Since the fall of Daesh, Syria’s Kurds — who run a semi-autonomous administration in northeast Syria — and the UN have urged foreign countries to repatriate their Islamist extremist-linked nationals.

But this has only been done in dribs and drabs, as countries fear a backlash domestically, both in terms of the reaction of their citizens and the risk of future attacks on their soil.

Umm Mohammed’s Sunni majority hometown, Tripoli, has long been a hotbed for extremists fighting against regime forces in Syria’s civil war. Hundreds of young Tripoli men have joined extremists and opposition groups there since the war began in 2011. 

Their wives and children often followed them.

Mohammed Iali’s widow Alaa, 30, is one of those women. Her husband was killed in 2019 during the battle to take Daesh’s last bastion in Baghouz, Syria.

Despite the defeat of the “caliphate” that year, the extremists are believed to have recruited dozens of Lebanese men to join their ranks since last summer.

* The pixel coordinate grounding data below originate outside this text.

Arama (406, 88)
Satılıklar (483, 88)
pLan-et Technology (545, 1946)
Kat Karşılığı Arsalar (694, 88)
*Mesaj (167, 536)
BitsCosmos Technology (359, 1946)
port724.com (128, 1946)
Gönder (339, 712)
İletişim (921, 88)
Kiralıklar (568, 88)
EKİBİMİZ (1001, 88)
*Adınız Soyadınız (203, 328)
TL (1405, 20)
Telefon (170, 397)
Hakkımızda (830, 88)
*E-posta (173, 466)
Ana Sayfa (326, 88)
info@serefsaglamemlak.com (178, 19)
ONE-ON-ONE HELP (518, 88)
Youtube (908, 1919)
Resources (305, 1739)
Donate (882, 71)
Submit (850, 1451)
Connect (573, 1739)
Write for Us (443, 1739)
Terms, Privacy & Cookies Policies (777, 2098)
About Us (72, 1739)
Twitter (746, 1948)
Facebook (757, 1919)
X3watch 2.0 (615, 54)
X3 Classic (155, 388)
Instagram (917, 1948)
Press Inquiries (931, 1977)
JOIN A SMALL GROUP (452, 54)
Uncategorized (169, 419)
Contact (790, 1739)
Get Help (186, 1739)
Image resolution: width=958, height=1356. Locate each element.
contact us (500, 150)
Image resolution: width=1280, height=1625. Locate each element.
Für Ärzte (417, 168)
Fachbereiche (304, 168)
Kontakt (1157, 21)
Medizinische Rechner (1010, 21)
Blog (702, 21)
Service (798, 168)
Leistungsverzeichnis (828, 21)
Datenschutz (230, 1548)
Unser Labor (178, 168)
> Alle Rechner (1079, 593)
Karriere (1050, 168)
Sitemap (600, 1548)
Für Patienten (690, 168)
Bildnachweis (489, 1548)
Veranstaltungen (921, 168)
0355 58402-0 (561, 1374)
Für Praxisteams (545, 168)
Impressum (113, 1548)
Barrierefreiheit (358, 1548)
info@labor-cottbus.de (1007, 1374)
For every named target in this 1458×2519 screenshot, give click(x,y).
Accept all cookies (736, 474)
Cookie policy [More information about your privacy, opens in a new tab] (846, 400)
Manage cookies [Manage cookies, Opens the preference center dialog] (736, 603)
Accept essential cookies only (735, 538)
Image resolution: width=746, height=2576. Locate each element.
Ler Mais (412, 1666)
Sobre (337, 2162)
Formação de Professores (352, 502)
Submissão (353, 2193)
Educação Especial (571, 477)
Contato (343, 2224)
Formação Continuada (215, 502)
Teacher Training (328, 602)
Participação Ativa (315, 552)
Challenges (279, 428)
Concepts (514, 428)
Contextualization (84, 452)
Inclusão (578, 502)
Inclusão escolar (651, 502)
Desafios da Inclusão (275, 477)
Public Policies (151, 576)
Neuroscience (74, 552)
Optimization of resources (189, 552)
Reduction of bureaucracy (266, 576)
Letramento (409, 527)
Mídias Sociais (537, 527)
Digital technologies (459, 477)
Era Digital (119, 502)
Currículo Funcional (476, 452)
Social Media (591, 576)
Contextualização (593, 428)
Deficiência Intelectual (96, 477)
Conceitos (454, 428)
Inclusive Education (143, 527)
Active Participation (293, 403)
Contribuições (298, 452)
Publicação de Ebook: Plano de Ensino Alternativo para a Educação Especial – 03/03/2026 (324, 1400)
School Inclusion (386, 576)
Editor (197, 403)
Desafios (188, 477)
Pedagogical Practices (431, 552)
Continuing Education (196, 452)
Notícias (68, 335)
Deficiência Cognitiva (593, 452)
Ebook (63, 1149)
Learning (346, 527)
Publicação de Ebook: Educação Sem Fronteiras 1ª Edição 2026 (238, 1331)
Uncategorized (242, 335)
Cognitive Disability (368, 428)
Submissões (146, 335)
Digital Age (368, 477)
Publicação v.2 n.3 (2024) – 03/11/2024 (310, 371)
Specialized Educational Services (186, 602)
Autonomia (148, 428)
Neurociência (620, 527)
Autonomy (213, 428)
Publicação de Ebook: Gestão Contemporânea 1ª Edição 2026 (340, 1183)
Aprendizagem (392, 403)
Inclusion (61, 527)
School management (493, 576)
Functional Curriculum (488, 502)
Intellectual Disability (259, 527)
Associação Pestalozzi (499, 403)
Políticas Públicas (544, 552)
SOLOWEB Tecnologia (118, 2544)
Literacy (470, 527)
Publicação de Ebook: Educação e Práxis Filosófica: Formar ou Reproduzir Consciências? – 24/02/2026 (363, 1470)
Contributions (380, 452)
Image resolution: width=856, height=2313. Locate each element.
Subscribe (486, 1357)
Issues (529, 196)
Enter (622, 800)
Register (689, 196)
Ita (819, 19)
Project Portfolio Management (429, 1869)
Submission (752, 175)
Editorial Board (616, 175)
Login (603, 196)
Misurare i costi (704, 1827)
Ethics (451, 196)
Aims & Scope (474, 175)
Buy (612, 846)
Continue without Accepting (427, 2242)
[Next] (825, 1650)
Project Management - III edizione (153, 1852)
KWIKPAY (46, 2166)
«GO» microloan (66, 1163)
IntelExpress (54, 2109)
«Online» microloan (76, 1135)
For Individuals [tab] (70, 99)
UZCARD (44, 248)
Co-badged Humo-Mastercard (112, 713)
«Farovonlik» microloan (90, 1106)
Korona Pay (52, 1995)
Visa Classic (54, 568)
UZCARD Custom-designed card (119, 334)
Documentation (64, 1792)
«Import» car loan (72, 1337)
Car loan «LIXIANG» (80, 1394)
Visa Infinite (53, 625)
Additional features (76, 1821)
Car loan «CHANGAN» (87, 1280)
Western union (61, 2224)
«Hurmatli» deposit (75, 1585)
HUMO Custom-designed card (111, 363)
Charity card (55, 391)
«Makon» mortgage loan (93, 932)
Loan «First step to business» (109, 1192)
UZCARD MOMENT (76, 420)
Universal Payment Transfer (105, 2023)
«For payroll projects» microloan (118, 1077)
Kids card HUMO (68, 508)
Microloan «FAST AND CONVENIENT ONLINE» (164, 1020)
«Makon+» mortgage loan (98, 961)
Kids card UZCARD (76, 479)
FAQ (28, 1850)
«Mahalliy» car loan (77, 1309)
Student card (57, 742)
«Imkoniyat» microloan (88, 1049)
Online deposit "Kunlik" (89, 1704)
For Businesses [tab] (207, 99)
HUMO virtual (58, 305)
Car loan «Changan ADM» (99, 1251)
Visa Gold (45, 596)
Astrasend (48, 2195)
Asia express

A security official has told AFP that “financial motives” are the main attraction for the youth of Tripoli, one of the poorest places in a country suffering a financial crisis that has left more than 80 percent of the population living in poverty.

At least eight Tripoli men have been reported killed in Iraq since December.

After fleeing Baghouz, Alaa was moved to a high-security annex at Al-Hol.

“All I want is for this woman and her girls to come back,” said Umm Mohammed, whose dream is to hold her granddaughters tightly.

“I live only for them.”

She told AFP that their tents in the camps fill with muddy rainwater every winter.

“They live in misery, deprived of everything.”

Since Alaa arrived in Al-Hol her father, Khaled Androun, managed to meet with her and his granddaughters twice but could not secure their release.

His daughter later tried to flee with smugglers but a landmine exploded during her escape, leaving her wounded, he said.

Androun said the girls need access to education, medical attention, and psychological help.